Re: [TinkerPop] What is the fundamental bytecode for TP4?

2019-03-30 Thread Marko Rodriguez
Hello,

> (As in SQL to "guide" (force?) you, then PL/SQL or TSQL or UDFs, etc.)  The 
> core should be simple, but not too simple, and avoid redundancy.


If you look at how I currently have it set up, we have “core instruction set” 
and “common instruction set.” Common is your standard count, group, sum, 
repeat, etc (~20 instructions). Core is only 6 instructions — branch, initial, 
map, flatmap, filter, and reduce. Every time an instruction is added to common, 
the respective core instruction is also added. The test suite for Pipes uses 
common and the test suite for Beam uses core. By just riding out these two 
instruction set branches I hope to see a pattern emerge and perhaps a 
“common/core instruction set” can be converged upon.

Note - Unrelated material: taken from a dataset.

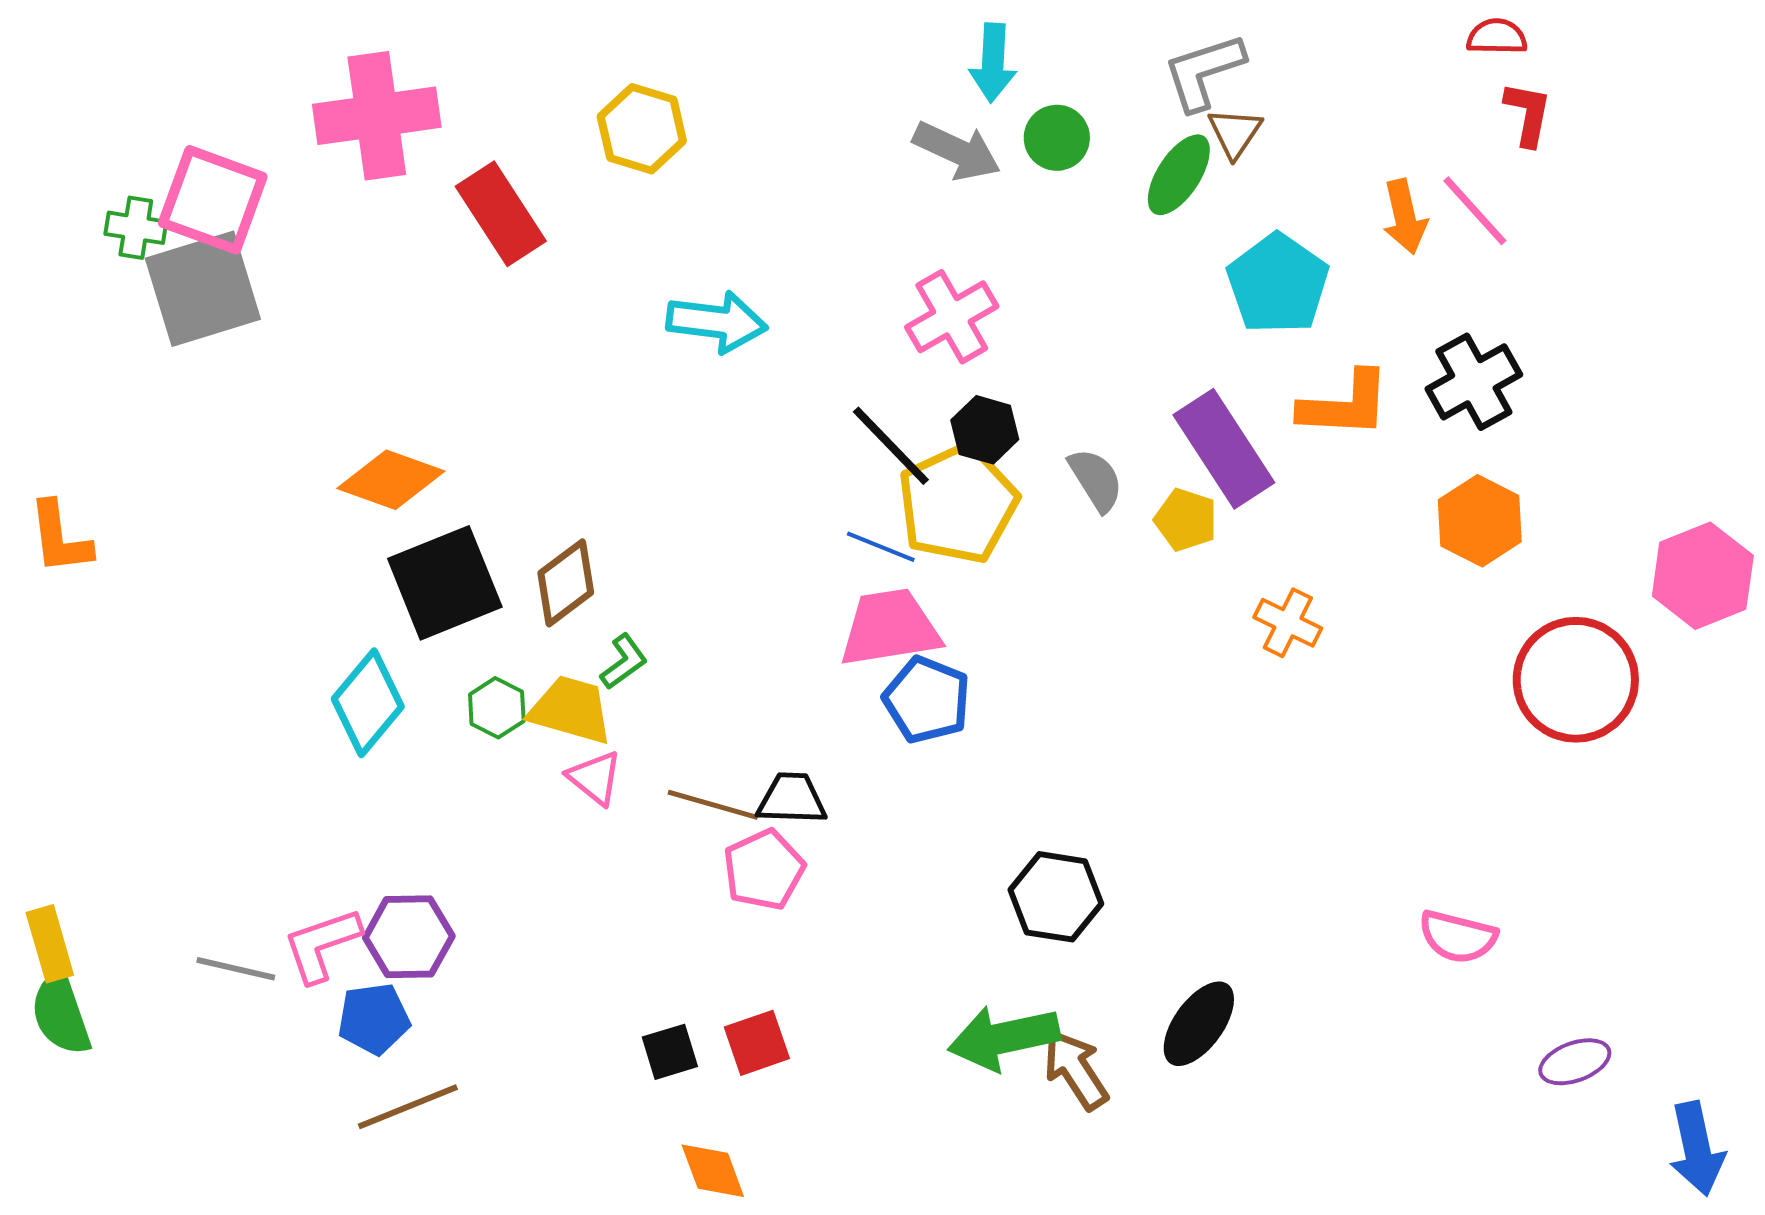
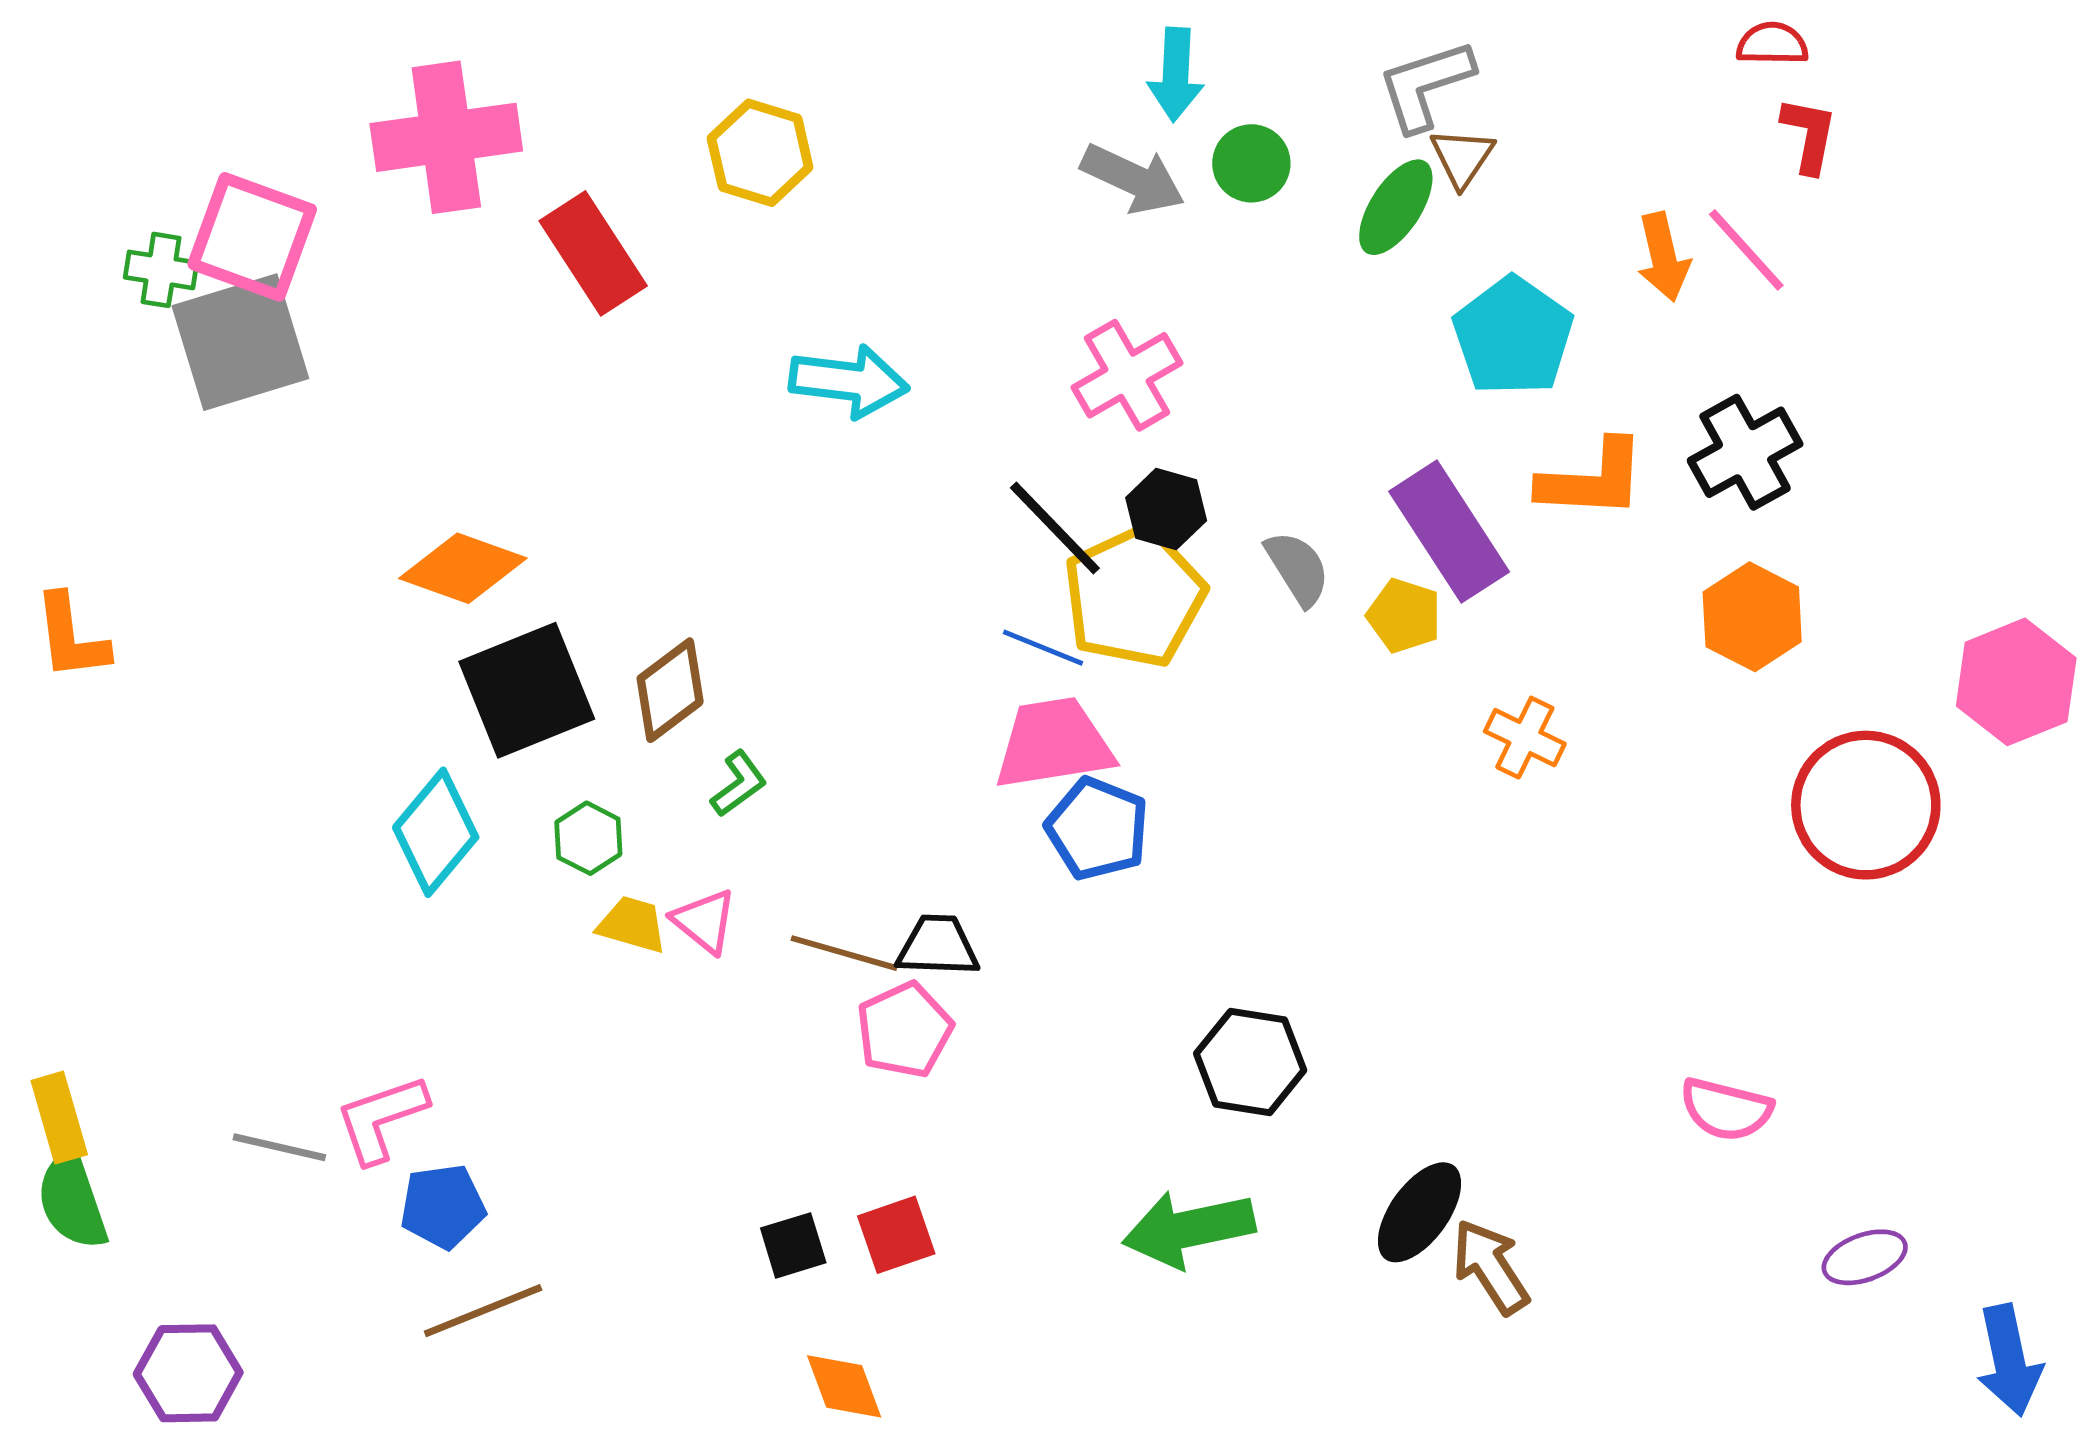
yellow trapezoid: (571, 710) -> (632, 925), moved, size x0.7
purple hexagon: (409, 937) -> (188, 1373), moved
brown arrow: (1076, 1070) -> (1491, 1267), moved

And yes, redundancy is a big flaw in the TP3 instruction set. This popped up on 
the radar early due to the stream ring theory article and initial stabs on TP4 
development. I suspect that the common instruction set will have 1/3 of the 
instructions of TP3.

> I kinda wonder if it just shoves the complexity down into analyzing the 
> arguments of the instructions themselves or other contexts associated with 
> the instructions.maybe too early to tell. I'm just really hoping that 
> TP4 can offer what TP3 didn't, which was an easy way to reason about complex 
> query patterns. we promised that with "tools" in TP3 but those never really 
> materialized (attempts were made, but nothing seemed to stick really).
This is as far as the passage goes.